In 2012, cancer survivors were assessed after three months of choral singing.
Quality of life improved in terms of bodily pain, mental health, social functioning and vitality. They also experienced reduced anxiety and depression, and improvement in the strength of respiratory muscles. Choir members also reported feeling uplifted, with greater confidence and self-esteem.
Choir singing in the “land of song”
Tenovus Cancer Care is the leading cancer charity in Wales. It conducts research and offers care and support for patients and their families.
Wales is known as the “land of song,” because singing is an important part of Welsh identity. So it seemed natural to add choir singing to the cancer charity’s list of projects.
In 2011 they conducted research into its benefits. Findings were so positive they went on to form 16 Sing With Us choirs throughout the country.
One of their studies found that patients saw an improvement in their overall mental health, greater vitality and less anxiety. They felt participation was an uplifting experience and very supportive.
While these benefits were not unexpected, the charitable group was keen to learn if there were any biological effects, particularly regarding stress levels, mood and immune function.
To find out, they enrolled 193 choir members in a study. Saliva samples were taken from each participant and then again after one hour of rehearsing. The singers also completed a questionnaire about how they felt both before and after the rehearsal.
The subjective and biological findings were as follows:
- The stress hormone cortisol was lower at the end of the rehearsal
- Beneficial changes were found in the levels of endorphins and oxytocin. These hormonal modifications indicate an increase in social bonding
- Positive impact was seen on biomarkers relating to immune function and inflammatory response which could be linked to an improved ability to fight cancer and other illnesses
- Participants were less fearful, anxious, stressed, confused, angry, sad, tense, tired, alone. They reported feelings of improved energy, happiness and relaxation
- Those with the highest feelings of depression saw the greatest improvement in mood. These changes were associated with lower inflammation levels
Study authors praise choir singing
Three of the study authors commented on their findings.
Dr. Daisy Fancourt, Research Associate at the Centre for Performance Science, said, “Many people affected by cancer can experience psychological difficulties such as stress, anxiety and depression.
“Research has demonstrated that these can suppress immune activity at a time when patients need as much support as they can get from their immune system.
“This research is exciting as it suggests that an activity as simple as singing could reduce some of this stress-induced suppression, helping to improve wellbeing and quality of life amongst patients and put them in the best position to receive treatment.”
Dr.
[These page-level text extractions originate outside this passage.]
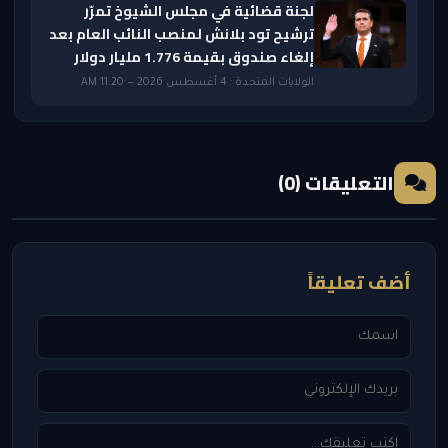
لجنة قضائية في مجلس الشيوخ تمرّر
ترشيح تود بلانش لمنصب النائب العام بعد
إلغاء صندوق بقيمة 1.776 مليار دولار
الولايات المتحدة · 4 أغسطس 2026 — 11:20 AM
التعليقات (0)
أضف تعليقاً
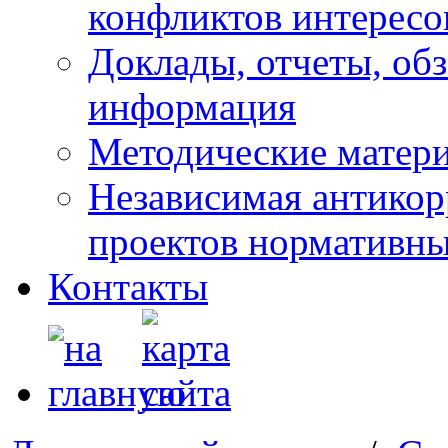
конфликтов интересо
Доклады, отчеты, обз
информация
Методические матер
Независимая антикор
проектов нормативны
Контакты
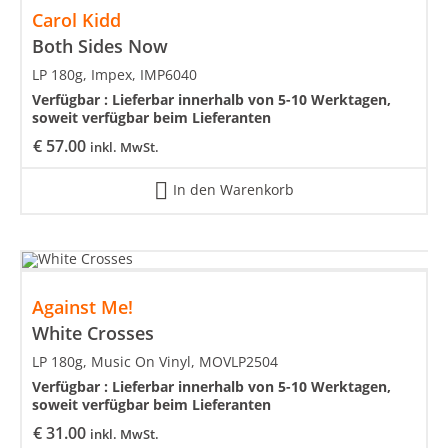
Carol Kidd
Both Sides Now
LP 180g, Impex, IMP6040
Verfügbar :
Lieferbar innerhalb von 5-10 Werktagen,
soweit verfügbar beim Lieferanten
€
57.00
inkl. MwSt.
In den Warenkorb
Against Me!
White Crosses
LP 180g, Music On Vinyl, MOVLP2504
Verfügbar :
Lieferbar innerhalb von 5-10 Werktagen,
soweit verfügbar beim Lieferanten
€
31.00
inkl. MwSt.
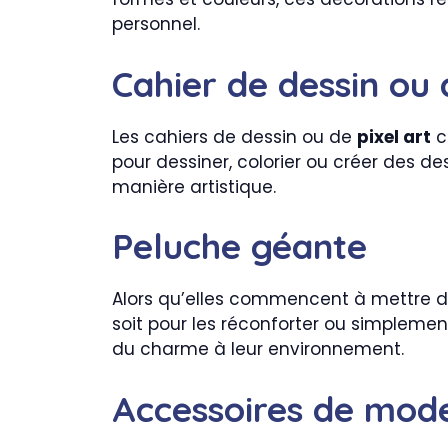
personnel.
Cahier de dessin ou 
Les cahiers de dessin ou de
pixel art
c
pour dessiner, colorier ou créer des d
manière artistique.
Peluche géante
Alors qu’elles commencent à mettre d
soit pour les réconforter ou simplem
du charme à leur environnement.
Accessoires de mod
Ian Lewis, Director of Research at Tenovus, said, “We have been building a body of evidence over the past six years to show that singing in a choir can have a range of social, emotional and psychological benefits, and now we can see it has biological effects too.
“We’ve long heard anecdotal evidence that singing in a choir makes people feel good, but this is the first time it’s been demonstrated that the immune system can be affected by singing. It’s really exciting and could enhance the way we support people with cancer in the future.”
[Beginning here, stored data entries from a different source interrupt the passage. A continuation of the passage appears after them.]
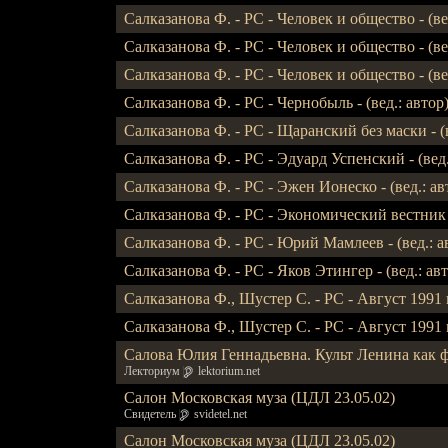
Салказанова Ф. - РС - Человек и общество - (вед.
Салказанова Ф. - РС - Человек и общество - (вед.
Салказанова Ф. - РС - Человек и общество - (вед.:
Салказанова Ф. - РС - Чернобыль - (вед.: автор),
Салказанова Ф. - РС - Щаранский без маски - (в
Салказанова Ф. - РС - Эдуард Успенский - (вед.: 
Салказанова Ф. - РС - Эжен Ионеско - (вед.: авто
Салказанова Ф. - РС - Экономический вестник -
Салказанова Ф. - РС - Юрий Мамлеев - (вед.: а
Салказанова Ф. - РС - Яков Этингер - (вед.: авто
Салказанова Ф., Шустер С. - РС - Август 1991 го
Салказанова Ф., Шустер С. - РС - Август 1991 го
Салова Юлия Геннадьевна. Культ Ленина как 
Лекториум
lektorium.net
Салон Московская муза (ЦДЛ 23.05.02)
Свидетель
svidetel.net
Салон Московская муза (ЦДЛ 23.05.02)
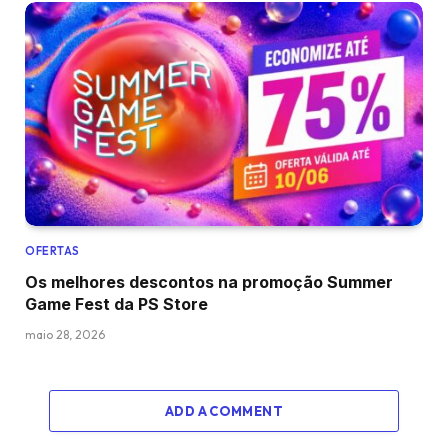
OFERTAS
Os melhores descontos na promoção Summer
Game Fest da PS Store
maio 28, 2026
ADD A COMMENT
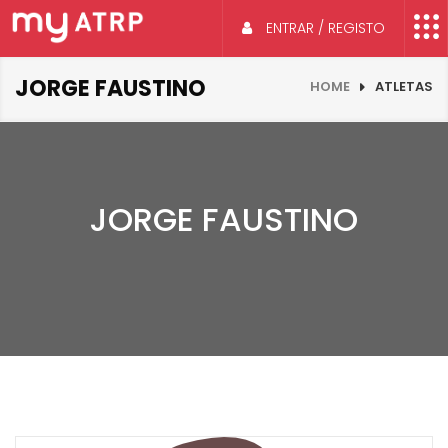
ENTRAR / REGISTO
JORGE FAUSTINO
HOME
ATLETAS
JORGE FAUSTINO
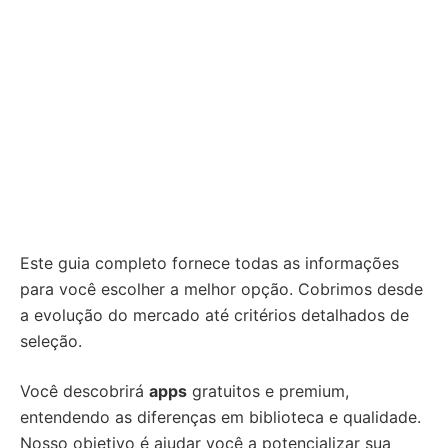
Este guia completo fornece todas as informações
para você escolher a melhor opção. Cobrimos desde
a evolução do mercado até critérios detalhados de
seleção.
Você descobrirá
apps
gratuitos e premium,
entendendo as diferenças em biblioteca e qualidade.
Nosso objetivo é ajudar você a potencializar sua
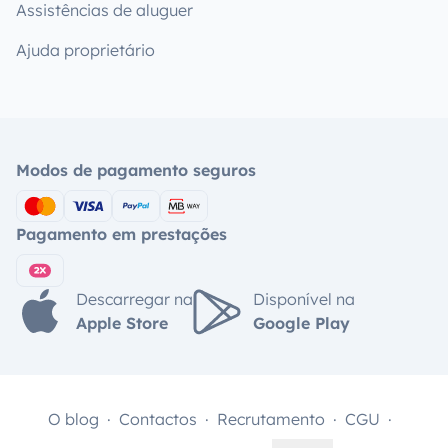
Assistências de aluguer
Ajuda proprietário
Modos de pagamento seguros
Pagamento em prestações
Descarregar na
Disponível na
Apple Store
Google Play
O blog
Contactos
Recrutamento
CGU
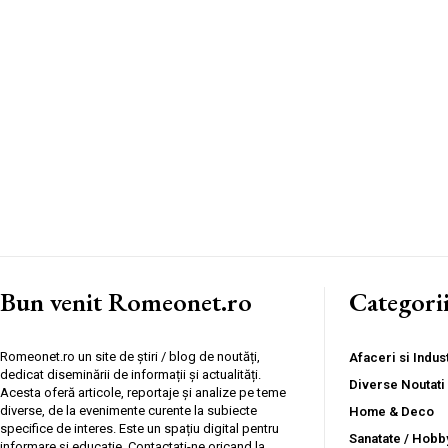
Bun venit Romeonet.ro
Categori
Romeonet.ro un site de știri / blog de noutăți,
Afaceri si Indust
dedicat diseminării de informații și actualități.
Diverse Noutati
Acesta oferă articole, reportaje și analize pe teme
diverse, de la evenimente curente la subiecte
Home & Deco
specifice de interes. Este un spațiu digital pentru
Sanatate / Hobb
informare și educație. Contactati-ne oricand la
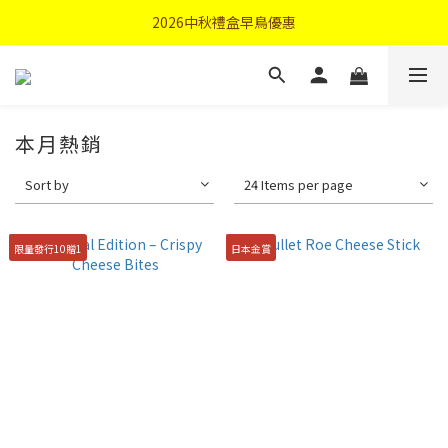
首購優惠輸入"N50"現折50元
2026中秋禮盒早鳥優惠
首購優惠輸入"N50"現折50元
本月熱銷
Sort by
24 Items per page
限量發行10贈1
日本金賞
Rose Dow, Head of Sing with Us at Tenovus, added, “This research…echoes everything all our choir members tell us about how singing has helped them.
“I’ve seen peoples’ lives transformed through singing in our choirs, so knowing that singing also makes a biological difference will hopefully help us to reach more people with the message that singing is great for you – mind, body and soul.”
Whether you are already affected by cancer or just want to improve your chances of preventing it, singing in a choir seems to be one of the finest activities available to achieve this, as it works on so many levels that impact health. Why not seek out a choral group in your local area and get singing?